Сходили в избушку, пожевали хлеб, колбасу, согрелись чайком и снова послали собак рыскать по лесу. С обеда Куцый работал вяло, на гону взлаивал редко, словно ударял в большой надтреснутый колокол. Зато мой Фальстаф по-прежнему носился резво и звенел, будто забавлялся игрой в малые переговаривающиеся колокола. Затем Куцый стал отставать от моего гончака, а через некоторое время совсем замолк, затерялся где-то в дальних перелесках.
Ларионыч, смотрю, забеспокоился. Подошел и говорит:
— С Куцым что-то неладно. Никогда еще он не сходил с гона без причины. Стой тут, а я пройду по его следу.
И ушел. Вернулся старик с Куцым на руках. Нес, как ребенка, прижимая к груди.
— Опять из сил выбился? — спросил я.
— Все… Совсем… На своем посту мой гончак расстался с жизнью, — сказал старый охотник. Из глаз у него хлынули слезы, стекла очков сразу запотели и стали мутными.
Наша охота была прервана. Под скалой возле избушки Ларионыч разобрал кучу камней, положил в ямину своего пса, соорудил над ним нечто вроде обелиска, а на отвесном утесе углем жирно написал:
«Куцый, верный мой друг, гончак. Служил до последнего вздоха».
НАЙДА
— Папка, я собаку нашел!
В руках у меня черный щенок. Мну его, ощупываю. Он еще совсем маленький, мордастый, мягкий, шелковистый. Таращит на меня глаза. А глаза у него будто виноватые, маслянистые.
— Где ты его взял, Сергей? — спрашивает отец.
— На улице, у кинотеатра. Бежит за мной, ласкается.
— Ну, вот и отнеси туда. Хозяин, наверно, с ног сбился, ищет собачонку. Нехорошо брать то, что не твое.
— Да он, папка, беспризорный. За всеми гоняется, а никто его не возьмет, не пожалеет.
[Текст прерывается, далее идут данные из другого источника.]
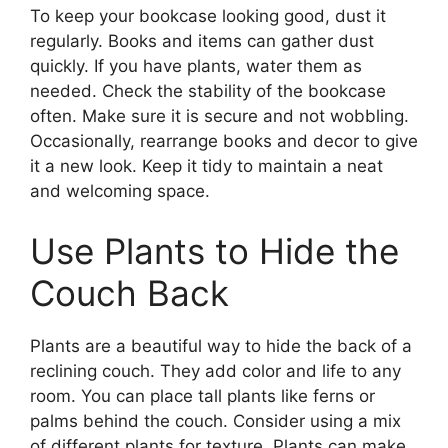
To keep your bookcase looking good, dust it
regularly. Books and items can gather dust
quickly. If you have plants, water them as
needed. Check the stability of the bookcase
often. Make sure it is secure and not wobbling.
Occasionally, rearrange books and decor to give
it a new look. Keep it tidy to maintain a neat
and welcoming space.
Use Plants to Hide the
Couch Back
Plants are a beautiful way to hide the back of a
reclining couch. They add color and life to any
room. You can place tall plants like ferns or
palms behind the couch. Consider using a mix
of different plants for texture. Plants can make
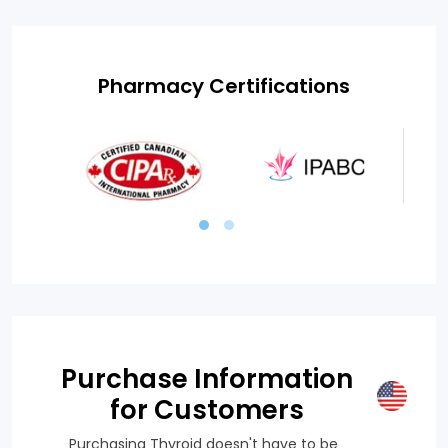
Pharmacy Certifications
Purchase Information
for Customers
Purchasing Thyroid doesn't have to be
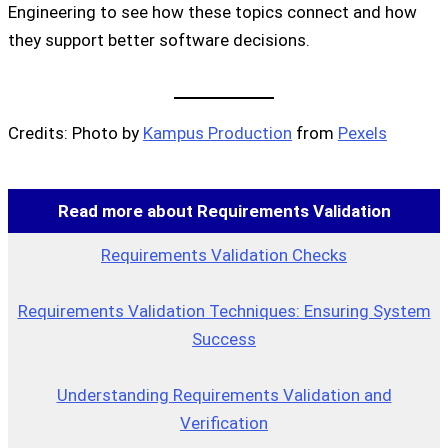
Engineering to see how these topics connect and how
they support better software decisions.
Credits: Photo by
Kampus Production
from
Pexels
Read more about Requirements Validation
Requirements Validation Checks
Requirements Validation Techniques: Ensuring System
Success
Understanding Requirements Validation and
Verification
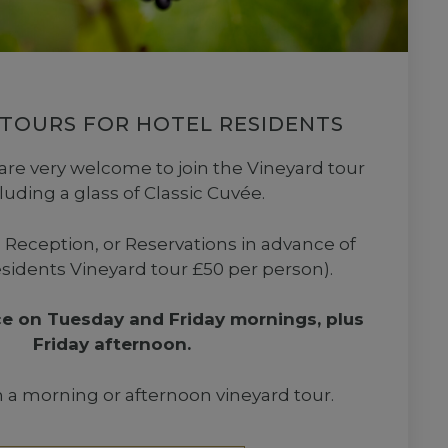
 TOURS FOR HOTEL RESIDENTS
are very welcome to join the Vineyard tour
cluding a glass of Classic Cuvée.
 Reception, or Reservations in advance of
esidents Vineyard tour £50 per person).
ce on Tuesday and Friday mornings, plus
Friday afternoon.
a morning or afternoon vineyard tour.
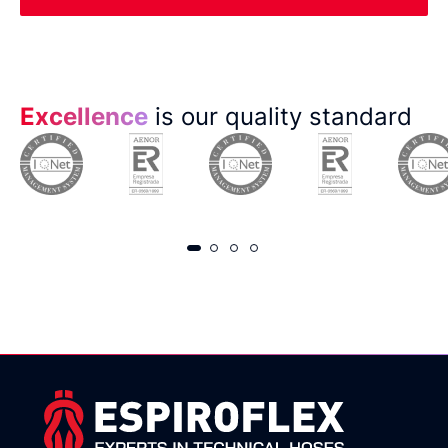
Excellence
is our quality standard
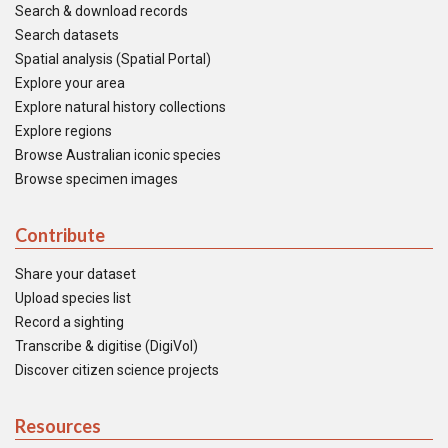
Search & download records
Search datasets
Spatial analysis (Spatial Portal)
Explore your area
Explore natural history collections
Explore regions
Browse Australian iconic species
Browse specimen images
Contribute
Share your dataset
Upload species list
Record a sighting
Transcribe & digitise (DigiVol)
Discover citizen science projects
Resources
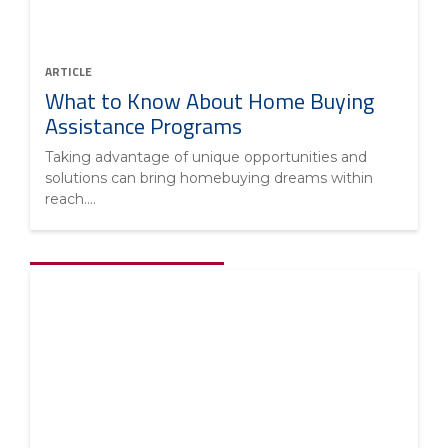
ARTICLE
What to Know About Home Buying
Assistance Programs
Taking advantage of unique opportunities and
solutions can bring homebuying dreams within
reach....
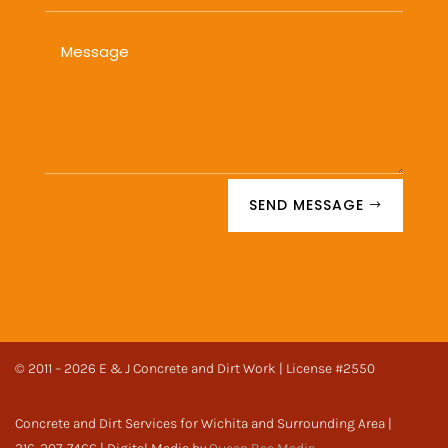
SEND MESSAGE
© 2011 – 2026 E & J Concrete and Dirt Work | License #2550
Concrete and Dirt Services for Wichita and Surrounding Area |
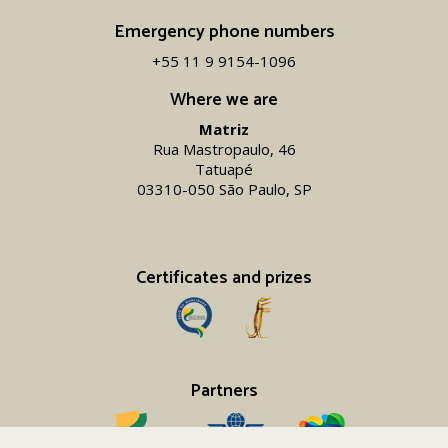
Emergency phone numbers
+55 11 9 9154-1096‬
Where we are
Matriz
Rua Mastropaulo, 46
Tatuapé
03310-050 São Paulo, SP
Certificates and prizes
Partners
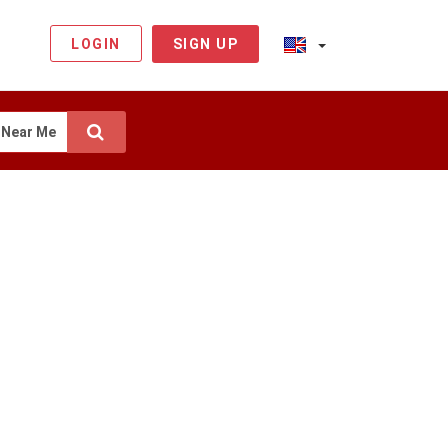
LOGIN
SIGN UP
Near Me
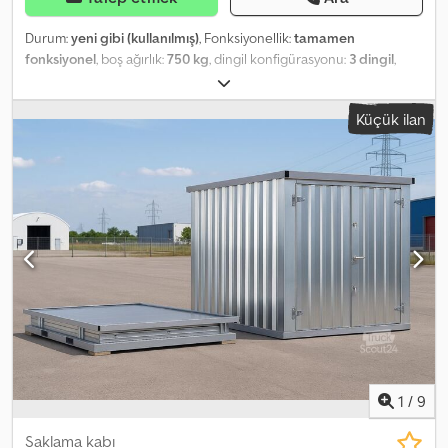
Durum:
yeni gibi (kullanılmış)
, Fonksiyonellik:
tamamen
fonksiyonel
, boş ağırlık:
750 kg
, dingil konfigürasyonu:
3 dingil
,
Üretim yılı:
2023
, Inspections can be arranged at any time by
appointment at our premises in 48465 Schüttorf. Dodpfx Ahetq
Küçük ilan
Sbqs Reck
1
/
9
Saklama kabı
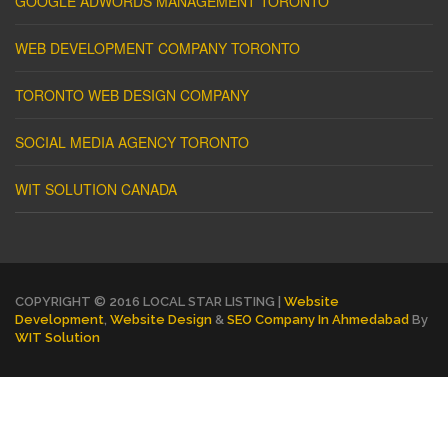
GOOGLE ADWORDS MANAGEMENT TORONTO
WEB DEVELOPMENT COMPANY TORONTO
TORONTO WEB DESIGN COMPANY
SOCIAL MEDIA AGENCY TORONTO
WIT SOLUTION CANADA
COPYRIGHT © 2016 LOCAL STAR LISTING |
Website
Development
,
Website Design
&
SEO Company In Ahmedabad
By
WIT Solution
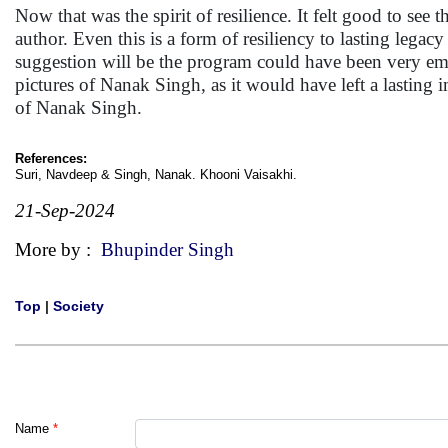
Now that was the spirit of resilience. It felt good to see
author. Even this is a form of resiliency to lasting l
suggestion will be the program could have been very em
pictures of Nanak Singh, as it would have left a lastin
of Nanak Singh.
References:
Suri, Navdeep & Singh, Nanak. Khooni Vaisakhi.
21-Sep-2024
More by :
Bhupinder Singh
Top
|
Society
Name
*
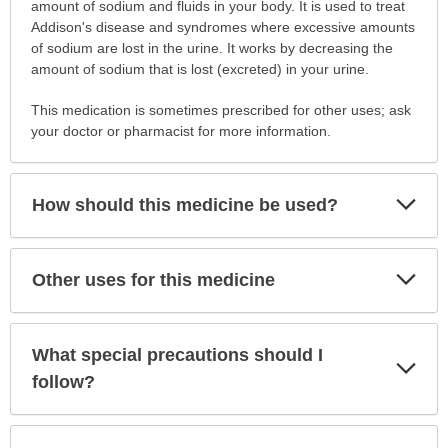
is
amount of sodium and fluids in your body. It is used to treat
this
Addison's disease and syndromes where excessive amounts
medication
of sodium are lost in the urine. It works by decreasing the
prescribed?
amount of sodium that is lost (excreted) in your urine.
has
This medication is sometimes prescribed for other uses; ask
been
your doctor or pharmacist for more information.
expanded.
Exp
How should this medicine be used?
Sec
Exp
Other uses for this medicine
Sec
What special precautions should I
Exp
Sec
follow?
Он голодный, покормить надо.
— Ну, накорми.
Я все-таки уговорил отца. И щенок остался у нас. Смастерили ему на дворе конуру, привязали на шнурок. Поставили две миски: одна — с водой, другая — с едой. Мальчишки со всей улицы приходили посмотреть мою собаку. И все завидовали мне. Ведь ни у кого из них нет такого щенка!
Отец помог мне придумать имя собаке, а потом будто и забыл о ней. У него были свои две, охотничьи: легавая и гончая. И жили они в избе. Без привязи. Спали на мягких подстилках. А моя собака была беспородная, отец говорил, что она помесь сеттера и дворняжки. У глаз, на груди и на лапках у нее рыжие подпалины. Но мне ладно и такая. Мне рано еще на охоту ходить. Зато на городской пруд, на реку, в горы моя Найда всегда следовала за мной. Она быстро подрастала и становилась очень понятливой.
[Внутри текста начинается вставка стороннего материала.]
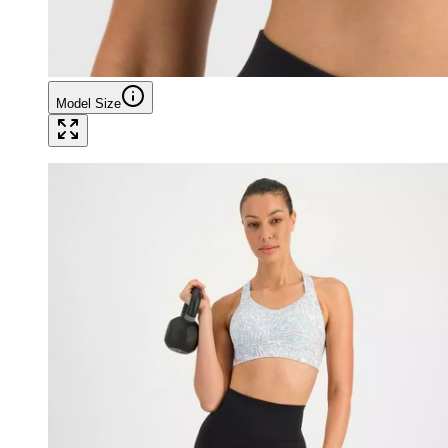
Model Size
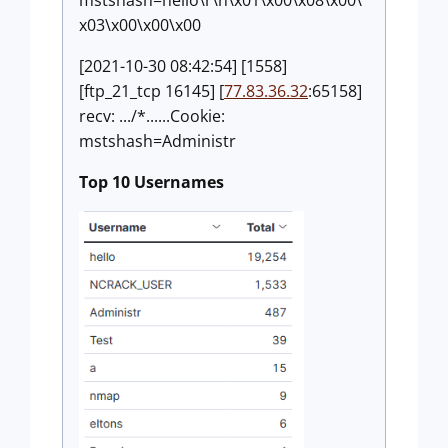
mstshash=hello\r\n\x01\x00\x08\x00\
x03\x00\x00\x00
[2021-10-30 08:42:54] [1558]
[ftp_21_tcp 16145] [
77.83.36.32
:65158]
recv: .../*......Cookie:
mstshash=Administr
Top 10 Usernames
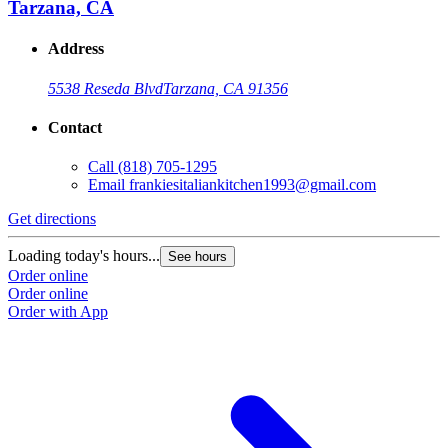
Tarzana, CA
Address
5538 Reseda Blvd
Tarzana, CA 91356
Contact
Call
(818) 705-1295
Email
frankiesitaliankitchen1993@gmail.com
Get directions
Loading today's hours...
See hours
Order online
Order online
Order with App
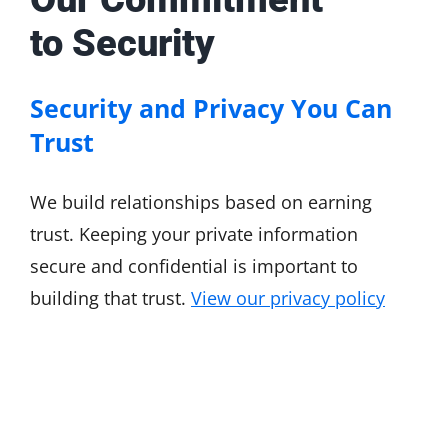
to Security
Security and Privacy You Can
Trust
We build relationships based on earning
trust. Keeping your private information
secure and confidential is important to
building that trust.
View our privacy policy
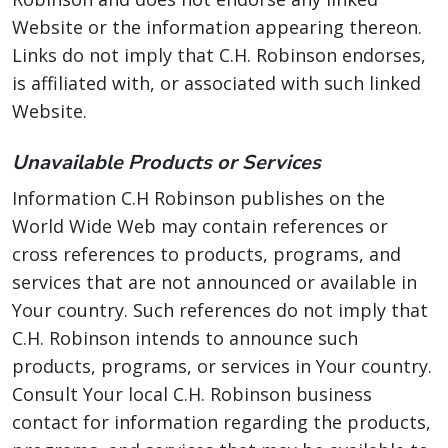
Website or the information appearing thereon.
Links do not imply that C.H. Robinson endorses,
is affiliated with, or associated with such linked
Website.
Unavailable Products or Services
Information C.H Robinson publishes on the
World Wide Web may contain references or
cross references to products, programs, and
services that are not announced or available in
Your country. Such references do not imply that
C.H. Robinson intends to announce such
products, programs, or services in Your country.
Consult Your local C.H. Robinson business
contact for information regarding the products,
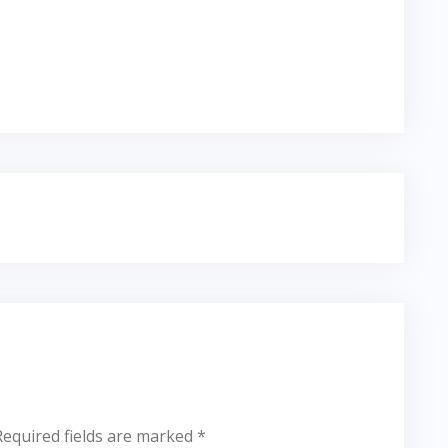
Required fields are marked
*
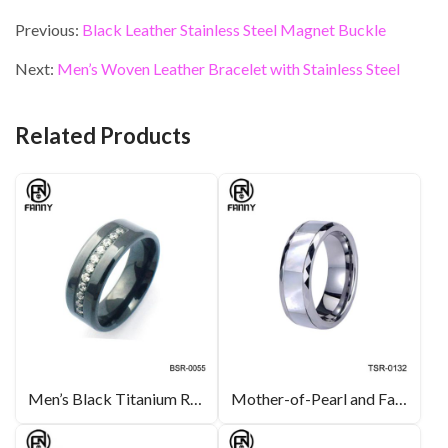
ac
w
n
nt
m
h
e
itt
ke
er
ai
ar
Previous:
Black Leather Stainless Steel Magnet Buckle
b
er
dI
es
l
e
Next:
Men’s Woven Leather Bracelet with Stainless Steel
o
n
t
o
Related Products
k
Men’s Black Titanium Ring Wedding Engagement Band with CZ inlay
Mother-of-Pearl and Faceted Tungsten Carbide Ring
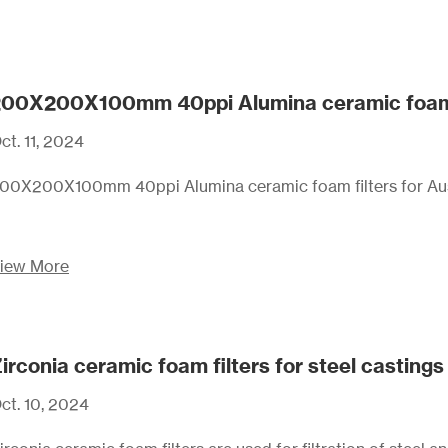
00X200X100mm 40ppi Alumina ceramic foam fil
ct. 11, 2024
00X200X100mm 40ppi Alumina ceramic foam filters for Aust
iew More
irconia ceramic foam filters for steel castings 
ct. 10, 2024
Как, бывало, отец, я начал ее обучать всяким премудростям: отыскивать спрятанные вещи, приносить брошенную щепку, подавать голос, когда ей покажешь кусочек сахару или хлеба. Команды: «ищи», «дай», «сюда», «проси» она уже знала назубок. Потом стала понимать приказы «вперед», «назад», «к ноге», «в воду». Вначале все это она делала, конечно, за плату: за сахар, за конфеты, за колбасу. А после оставалась благодарна и за то, что я ласково поглажу, потреплю ее по спине. В ответ на это она помахивала хвостом, тяжелым, как пихтовая ветка, глядела мне в глаза и словно говорила: «Приказывай еще, я готова сделать для тебя все». И тут же прыгала с лапами ко мне на грудь, стараясь лизнуть в лицо.